WHAT TO PRODUCE:
Lines holding the string "forfait" are the ones to copy from this listing.

SUPPLIED ENTRIES:
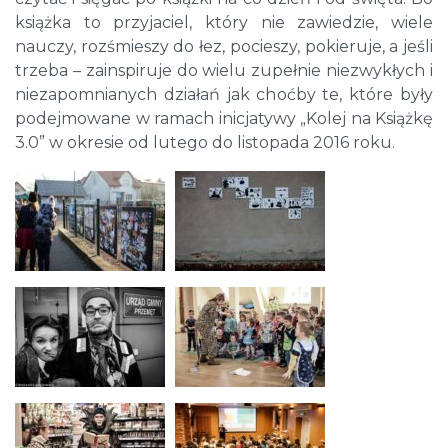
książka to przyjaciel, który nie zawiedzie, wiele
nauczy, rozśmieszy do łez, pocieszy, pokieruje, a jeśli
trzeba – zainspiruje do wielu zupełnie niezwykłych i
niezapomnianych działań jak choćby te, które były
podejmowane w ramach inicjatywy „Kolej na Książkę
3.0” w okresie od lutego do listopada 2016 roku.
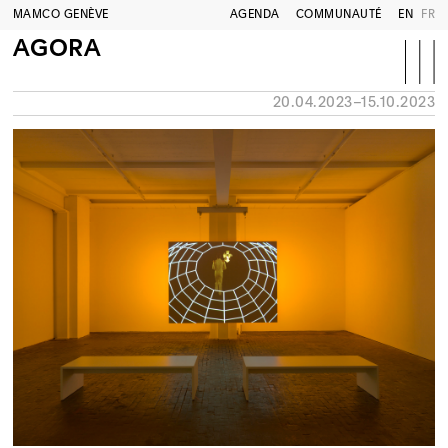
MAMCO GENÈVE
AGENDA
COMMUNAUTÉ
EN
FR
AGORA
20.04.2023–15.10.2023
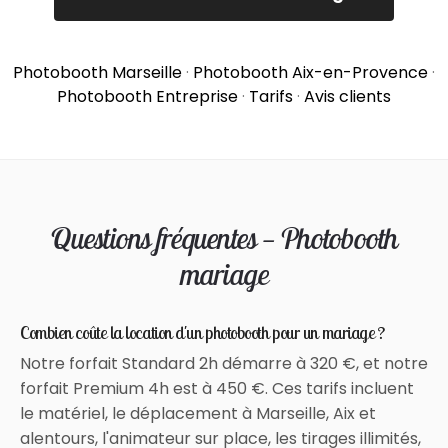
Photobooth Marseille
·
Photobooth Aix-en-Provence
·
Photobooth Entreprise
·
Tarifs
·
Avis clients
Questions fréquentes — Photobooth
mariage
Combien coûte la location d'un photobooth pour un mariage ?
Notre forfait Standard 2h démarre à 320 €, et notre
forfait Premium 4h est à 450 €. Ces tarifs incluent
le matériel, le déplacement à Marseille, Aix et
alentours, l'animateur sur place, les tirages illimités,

YOUR RESPONSE:
Notre forfait Standard 2h démarre à 320 €, et notre
forfait Premium 4h est à 450 €. Ces tarifs incluent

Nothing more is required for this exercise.